# [Work instruction]
Please retype, word for word, the line containing "nachtkastje, in een" and every line after it through the end of the records, leaving out all pictures.

# [Data under study]
=====
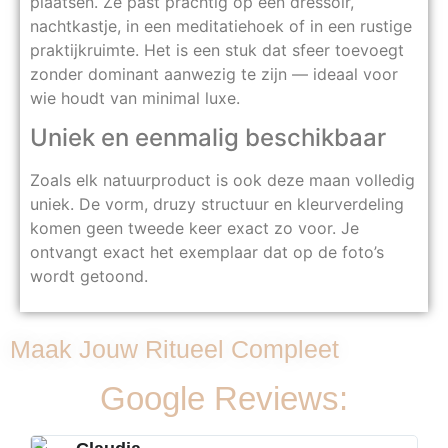
plaatsen. Ze past prachtig op een dressoir,
nachtkastje, in een meditatiehoek of in een rustige
praktijkruimte. Het is een stuk dat sfeer toevoegt
zonder dominant aanwezig te zijn — ideaal voor
wie houdt van minimal luxe.
Uniek en eenmalig beschikbaar
Zoals elk natuurproduct is ook deze maan volledig
uniek. De vorm, druzy structuur en kleurverdeling
komen geen tweede keer exact zo voor. Je
ontvangt exact het exemplaar dat op de foto’s
wordt getoond.
Maak Jouw Ritueel Compleet
Google Reviews:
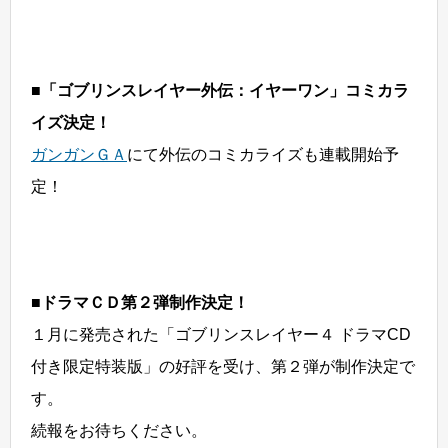
■「ゴブリンスレイヤー外伝：イヤーワン」コミカラ
イズ決定！
ガンガンＧＡ
にて外伝のコミカライズも連載開始予
定！
■ドラマＣＤ第２弾制作決定！
１月に発売された「ゴブリンスレイヤー４ ドラマCD
付き限定特装版」の好評を受け、第２弾が制作決定で
す。
続報をお待ちください。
=====
# [Written reply]
nachtkastje, in een meditatiehoek of in een rustige
praktijkruimte. Het is een stuk dat sfeer toevoegt
zonder dominant aanwezig te zijn — ideaal voor
wie houdt van minimal luxe.
Uniek en eenmalig beschikbaar
Zoals elk natuurproduct is ook deze maan volledig
uniek. De vorm, druzy structuur en kleurverdeling
komen geen tweede keer exact zo voor. Je
ontvangt exact het exemplaar dat op de foto’s
wordt getoond.
Maak Jouw Ritueel Compleet
Google Reviews:
■「ゴブリンスレイヤー外伝：イヤーワン」コミカラ
イズ決定！
ガンガンＧＡ
にて外伝のコミカライズも連載開始予
定！
■ドラマＣＤ第２弾制作決定！
１月に発売された「ゴブリンスレイヤー４ ドラマCD
付き限定特装版」の好評を受け、第２弾が制作決定で
す。
続報をお待ちください。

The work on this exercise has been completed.